Tarafların iddia, savunma ve dayandıkları belgelere, uyuşmazlığın hukuki nitelendirilmesi ile uygulanması gereken hukuk kurallarına, dava şartlarına, yargılamaya hâkim olan ilkelere ve ispat kurallarına göre 20/07/2022 tarihinde dava şartı olan arabuluculuk faaliyetine girişen davacı, 11/08/2022 tarihinde arabuluculuk sürecinin anlaşamama ile sonuçlanması üzerine işbu davayı açtığı, 12/08/2022 tarihli dava dilekçesinde——– Asliye Ticaret Mahkemesinin kararına istinaden dava dışı şirkete ödenen bedelden 35.449,31 TL nin ödeme tarihi olan 17/03/2022 tarihinden itibaren işleyecek avans faizi ile birlikte davalıdan tahsilini talep ettiği, bilirkişi tarafından yapılan hesaplama neticesinde dava dışı işçinin davalı şirket bünyesinde 12/03/1996 ila 03/04/2022 tarihleri arasında çalıştığı, bu zamana denk gelecek şekilde 35.879,55 TL kıdem tazminatına hak kazandığının hesaplandığı, davacı vekili ise dava dilekçesinde 35.449,31 TL üzerinden talepte bulunduğu, davacı yanın talebinin yerinde olduğu, davalı şirketin devreden işveren sıfatı ile dava dışı işçiye ödenen bedelden işçiyi çalıştırdığı dönemle sınırlı olmak üzere alacaklardan sorumlu olduğu değerlendirilmekle aşağıdaki şekilde davanın kabulüne karar vermek gerekmiştir.
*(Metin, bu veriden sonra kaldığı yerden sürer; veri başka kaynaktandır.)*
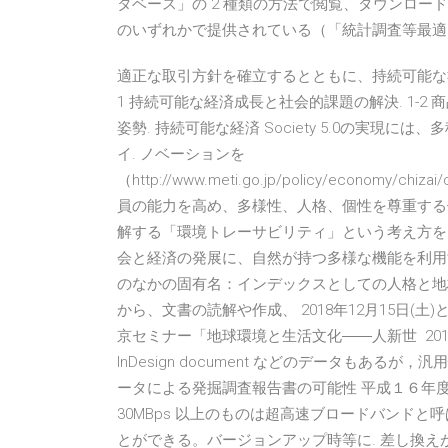
タベース」の 2 種類の方法で閲覧、ダウンロードでき
のいずれかで提供されている（「統計調査等最
適正な取引方針を確立するとともに、持続可能な社会の
1 持続可能な経済成長と社会的課題の解決. 1-
姿勢. 持続可能な経済 Society 5.0の実
イ. ノベーションを
（http://www.meti.go.jp/policy/economy/chizai/
員の能力を高め、多様性、人格、個性を尊重する
解する「環境トレーサビリティ」という考え方を、
会と経済の発展に、自然が持つ多様な機能を利用
のなかの固有名：インデックスとしての人格と地
から、文書の読解や作成、 2018年12月15日(
京セミナー「地球環境と生活文化――人新世 2017
InDesign document などのデータもある
ータによる発掘調査報告書の可能性 平成１６年
30MBps 以上のものは超高速ブロードバンドと呼
とができる。バージョンアップ時等に. 差し換え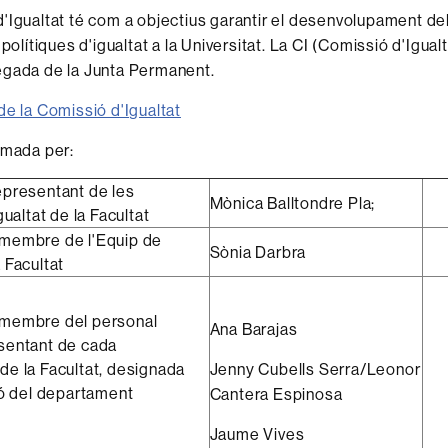
'Igualtat té com a objectius garantir el desenvolupament de
 polítiques d'igualtat a la Universitat. La CI (Comissió d'Igual
egada de la Junta Permanent.
de la Comissió d'Igualtat
rmada per:
epresentant de les
Mònica Balltondre Pla;
gualtat de la Facultat
membre de l'Equip de
Sònia Darbra
 Facultat
membre del personal
Ana Barajas
sentant de cada
e la Facultat, designada
Jenny Cubells Serra/Leonor
ió del departament
Cantera Espinosa
t
Jaume Vives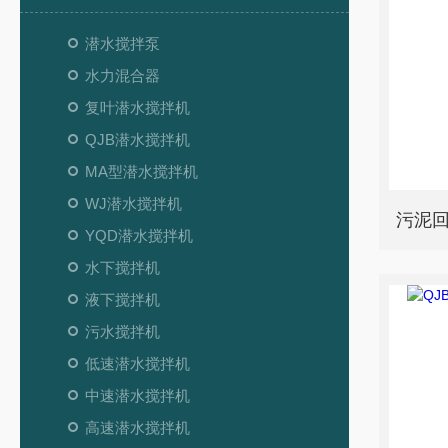
潜水搅拌泵
水力混合器
复叶潜水搅拌机
QJB潜水搅拌机
MA型潜水搅拌机
WJ潜水搅拌机
污泥回
YQD潜水搅拌机
水下搅拌机
液下搅拌机
污水搅拌机
低速潜水搅拌机
中速潜水搅拌机
高速潜水搅拌机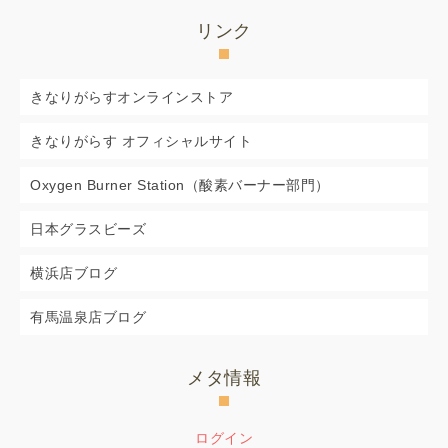
リンク
きなりがらすオンラインストア
きなりがらす オフィシャルサイト
Oxygen Burner Station（酸素バーナー部門）
日本グラスビーズ
横浜店ブログ
有馬温泉店ブログ
メタ情報
ログイン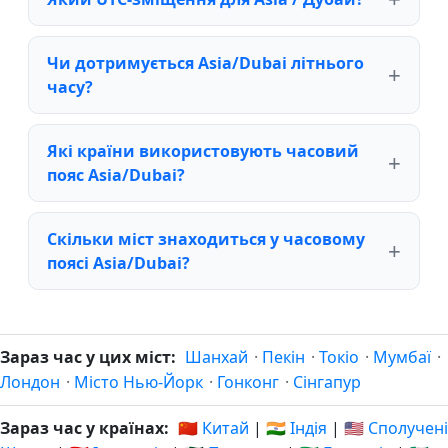
Чи дотримується Asia/Dubai літнього
часу?
Які країни використовують часовий
пояс Asia/Dubai?
Скільки міст знаходиться у часовому
поясі Asia/Dubai?
Зараз час у цих міст:
Шанхай
·
Пекін
·
Токіо
·
Мумбаї
·
Лондон
·
Місто Нью-Йорк
·
Гонконг
·
Сінгапур
Зараз час у країнах:
🇨🇳 Китай
|
🇮🇳 Індія
|
🇺🇸 Сполучені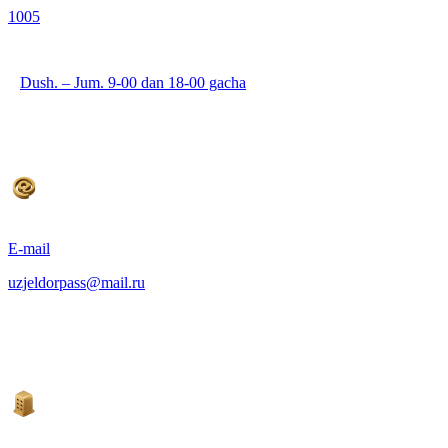
1005
Dush. – Jum. 9-00 dan 18-00 gacha
E-mail
uzjeldorpass@mail.ru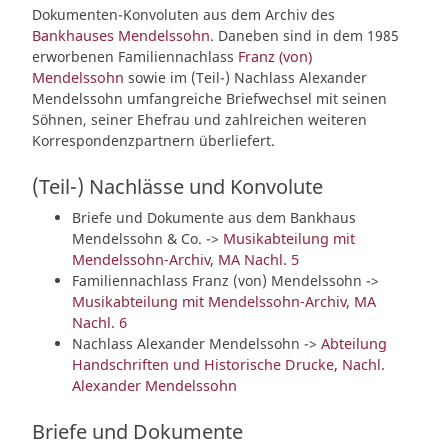
Dokumenten-Konvoluten aus dem Archiv des
Bankhauses Mendelssohn
. Daneben sind in dem 1985
erworbenen Familiennachlass
Franz (von)
Mendelssohn
sowie im (Teil-) Nachlass Alexander
Mendelssohn umfangreiche Briefwechsel mit seinen
Söhnen, seiner Ehefrau und zahlreichen weiteren
Korrespondenzpartnern überliefert.
(Teil-) Nachlässe und Konvolute
Briefe und Dokumente aus dem Bankhaus
Mendelssohn & Co. ->
Musikabteilung mit
Mendelssohn-Archiv, MA Nachl. 5
Familiennachlass Franz (von) Mendelssohn ->
Musikabteilung mit Mendelssohn-Archiv, MA
Nachl. 6
Nachlass Alexander Mendelssohn ->
Abteilung
Handschriften und Historische Drucke, Nachl.
Alexander Mendelssohn
Briefe und Dokumente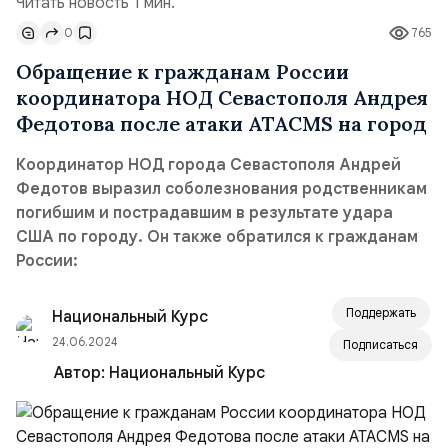
Читать новость 1 мин.
0
765
Обращение к гражданам России
координатора НОД Севастополя Андрея
Федотова после атаки ATACMS на город
Координатор НОД города Севастополя Андрей
Федотов выразил соболезнования родственникам
погибшим и пострадавшим в результате удара
США по городу. Он также обратился к гражданам
России:
Поддержать
Национальный Курс
24.06.2024
Подписаться
Автор:
Национальный Курс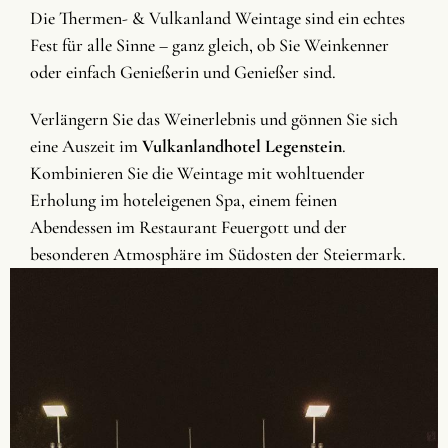
Die Thermen- & Vulkanland Weintage sind ein echtes
Fest für alle Sinne – ganz gleich, ob Sie Weinkenner
oder einfach Genießerin und Genießer sind.
Verlängern Sie das Weinerlebnis und gönnen Sie sich
eine Auszeit im
Vulkanlandhotel Legenstein
.
Kombinieren Sie die Weintage mit wohltuender
Erholung im hoteleigenen Spa, einem feinen
Abendessen im Restaurant Feuergott und der
besonderen Atmosphäre im Südosten der Steiermark.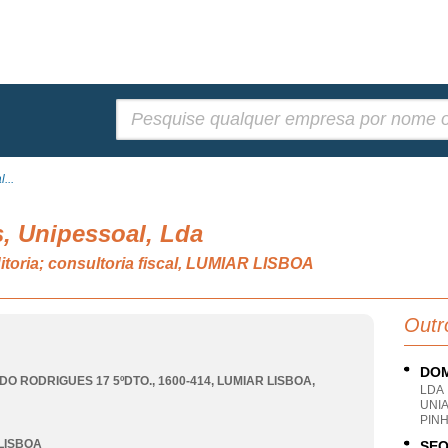
Pesquisar:
...
s, Unipessoal, Lda
itoria; consultoria fiscal, LUMIAR LISBOA
Outr
DOM
DO RODRIGUES 17 5ºDTO., 1600-414
,
LUMIAR LISBOA
,
LDA
UNI
PINH
LISBOA
SEQ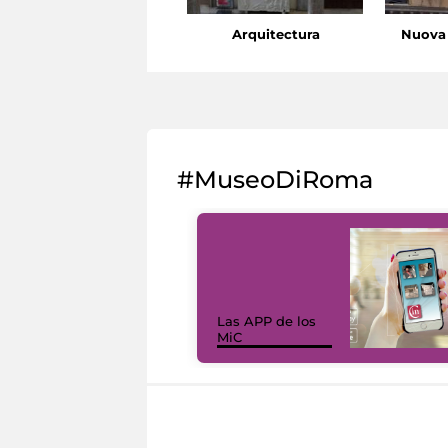
Arquitectura
Nuova 
#MuseoDiRoma
Las APP de los
MiC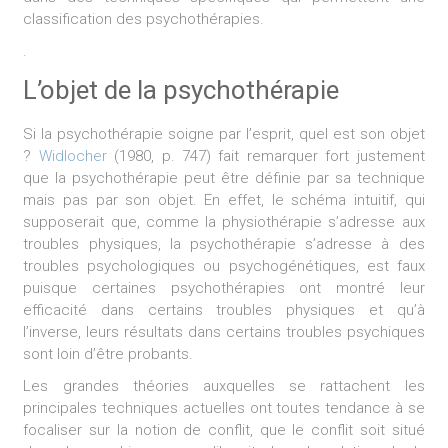
classification des psychothérapies.
.
L’objet de la psychothérapie
Si la psychothérapie soigne par l’esprit, quel est son objet
?
Widlocher
(1980, p. 747) fait remarquer fort justement
que la psychothérapie peut être définie par sa technique
mais pas par son objet. En effet, le schéma intuitif, qui
supposerait que, comme la physiothérapie s’adresse aux
troubles physiques, la psychothérapie s’adresse à des
troubles psychologiques ou psychogénétiques, est faux
puisque certaines psychothérapies ont montré leur
efficacité dans certains troubles physiques et qu’à
l’inverse, leurs résultats dans certains troubles psychiques
sont loin d’être probants.
Les grandes théories auxquelles se rattachent les
principales techniques actuelles ont toutes tendance à se
focaliser sur la notion de conflit, que le conflit soit situé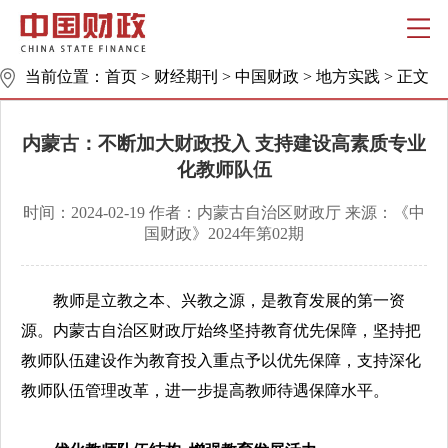
当前位置：
首页
>
财经期刊
>
中国财政
>
地方实践
>
正文
内蒙古：不断加大财政投入 支持建设高素质专业
化教师队伍
时间：2024-02-19 作者：内蒙古自治区财政厅 来源：《中
国财政》2024年第02期
教师是立教之本、兴教之源，是教育发展的第一资
源。内蒙古自治区财政厅始终坚持教育优先保障，坚持把
教师队伍建设作为教育投入重点予以优先保障，支持深化
教师队伍管理改革，进一步提高教师待遇保障水平。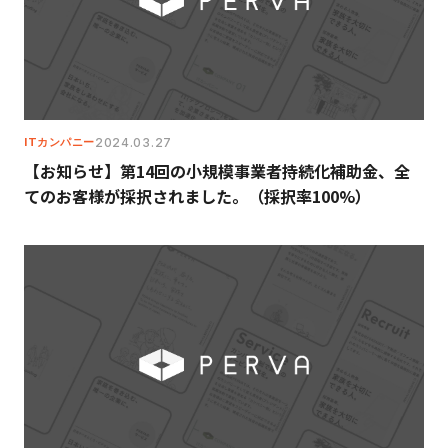
ITカンパニー
2024.03.27
【お知らせ】第14回の小規模事業者持続化補助金、全
てのお客様が採択されました。（採択率100%）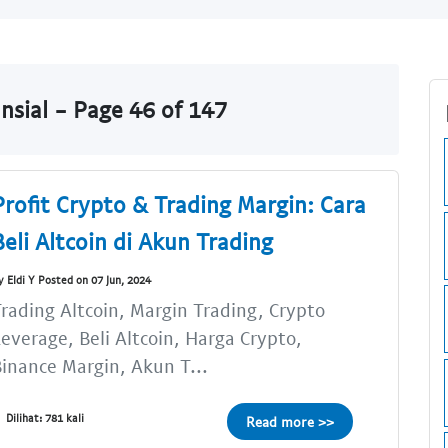
nsial - Page 46 of 147
Profit Crypto & Trading Margin: Cara
Beli Altcoin di Akun Trading
y Eldi Y Posted on 07 Jun, 2024
rading Altcoin, Margin Trading, Crypto
everage, Beli Altcoin, Harga Crypto,
inance Margin, Akun T...
Dilihat: 781 kali
Read more >>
HÜKÜM:Gerekçesi yukarıda açıklandığı üzere;
Davanın KABULÜNE;
1-35.449,31 TL alacağın ödeme tarihi olan 17/03/2022 tarihinden işleyecek yasal faizi ile birlikte davalıdan tahsili ile davacıya verilmesine,
2-Hüküm altına alınan miktar üzerinden hesaplanan 2.421,54 TL karar ve ilam harcının, dava açılırken peşin olarak alınan 605,39 TL harçtan mahsubu ile bakiye 1.816,15‬ TL karar ve ilam harcının davalıdan tahsili ile hazineye irat kaydına,
3-Davacı davada kendisini vekil ile temsil ettirdiğinden karar tarihinde yürürlükte bulunan Avukatlık Asgari Ücret Tarifesine göre hesaplanan 9.200,00 TL vekalet ücretinin davalıdan tahsili ile davacıya verilmesine,
4-Davacı tarafından yatırılan 80,70 TL başvuru harcı, 605,39 TL peşin harç toplamı 686,09‬ TL ile 1.588,50 TL ( Bilirkişi Ücreti, Kep Reddiyatı, Posta Masrafı, Elektronik Posta Masrafı) olmak üzere toplam 2.274,59‬ TL olan yargılama giderinin davalıdan tahsili ile davacıya verilmesine,
5-Arabuluculuk ücreti 1.560,00 TL’nin davalıdan tahsili ile hazineye irat kaydına,
6-Davalı tarafından dava dosyasına yatırılan gider avansı bulunmadığından bu konuda karar verilmesine yer olmadığına,
7-Davacı tarafından dava dosyasına yatırılan gider avansından artan kısmın HMK. 333.maddesi gereğince karar kesinleştikten sonra davacıya iadesine,Dair, Gerekçeli mahkeme kararının taraflara tebliğinden itibaren 2 hafta içinde ——- Bölge Adliye Mahkemesi’nde istinaf yolu açık olmak üzere davacı vekilinin yüzüne karşı davalı vekilinin yokluğunda verilen karar açıkça okunup, usulen anlatıldı.